Panoptical Potential
In his widely appreciated work ‘Discipline and Punish,’ Michel Foucault, a well-known French philosopher and poststructuralist, builds on the English utilitarian philosopher Jeremy Bentham’s idea of a ‘panopticon.’ A panopticon is a setup of asymmetrical surveillance where the surveillant knows every movement of the persons being surveilled. Traditionally used to describe prisons and factory complexes, a panoptical structure can now be virtual with the advent of modern communications technology. The conditions created by an epidemic outbreak are perfect for the establishment of a panopticon by the state. Provisions of the Epidemic Diseases Act can be very well used as a surveillance tool. For example, the Aarogya Sethu app launched recently by the Indian government to track coronavirus cases has been heavily criticised by cybersecurity experts and human rights advocates as a massive violation of privacy since it collects personal details of people.
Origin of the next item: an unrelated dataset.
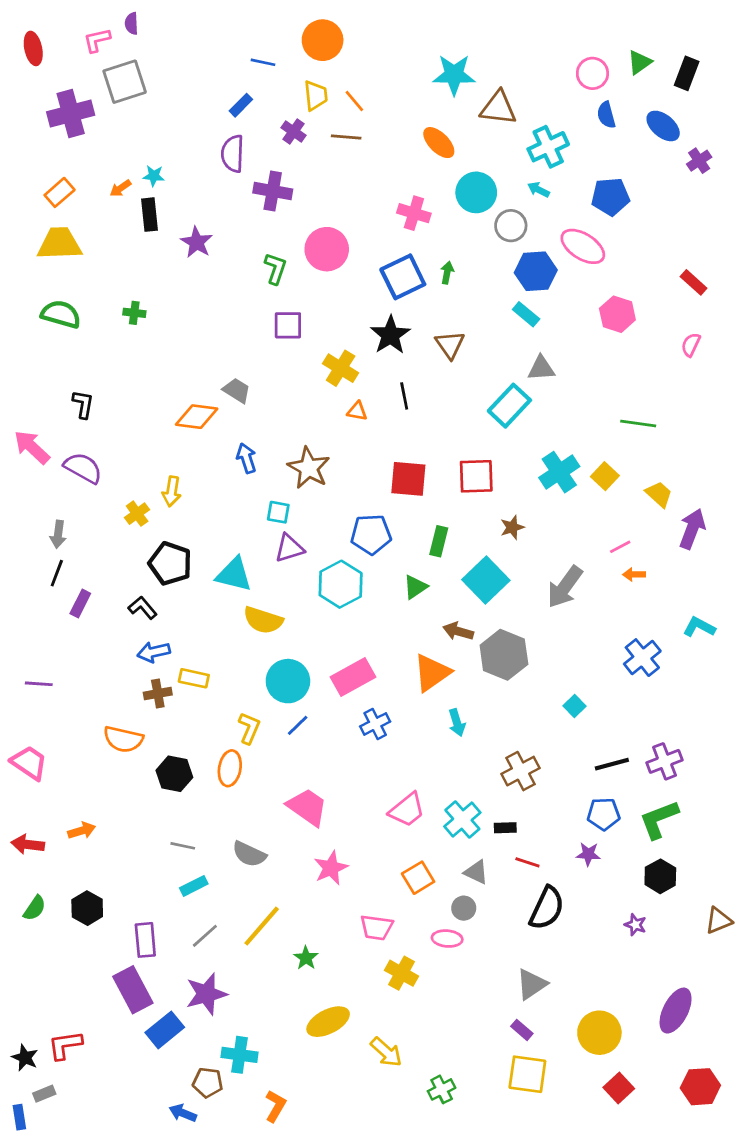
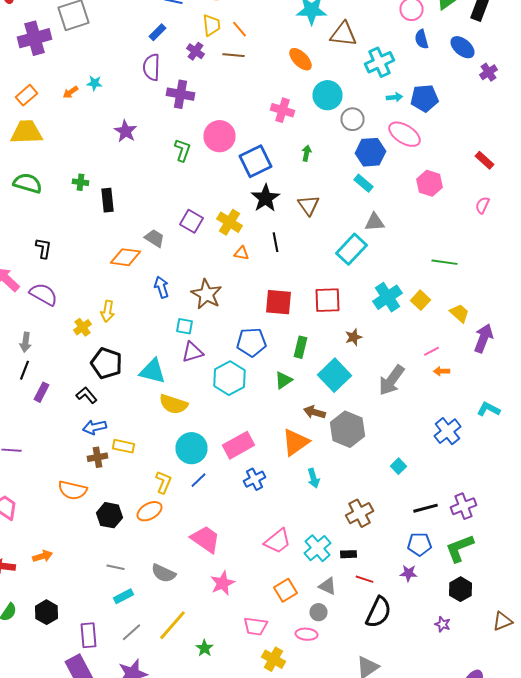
cyan arrow: (538, 190) -> (394, 97), moved, turned 147
black rectangle: (150, 215) -> (108, 200), moved
blue square: (403, 277) -> (256, 161), moved
purple square: (288, 325) -> (192, 221), moved, turned 30
orange ellipse: (230, 768) -> (150, 511), turned 50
The panic caused by an epidemic acts as a passport for the state to carry out mass surveillance and violation of privacy, the way it did during the Bombay plague epidemic of 1897. The coronavirus pandemic has underscored the need for a comprehensive legislation to deal with outbreaks of epidemic diseases in India. In a vast and diverse country like India, a coercive centralised approach to deal with a problem often fails since it cannot penetrate the society. The nationwide lockdown has resulted in humanitarian and socioeconomic crises across the country, exposing its failures. A remedy to that would be to build a policy from the grassroots and bring it up to the top. Such an approach provides space for better inclusion of marginalized communities and avoids infringement of civil liberties, making people the prerogative of governance.
Chaitanya is an undergraduate student of Political Science and Environmental Studies at Ashoka University, interested in issues of ecological justice and welfare politics.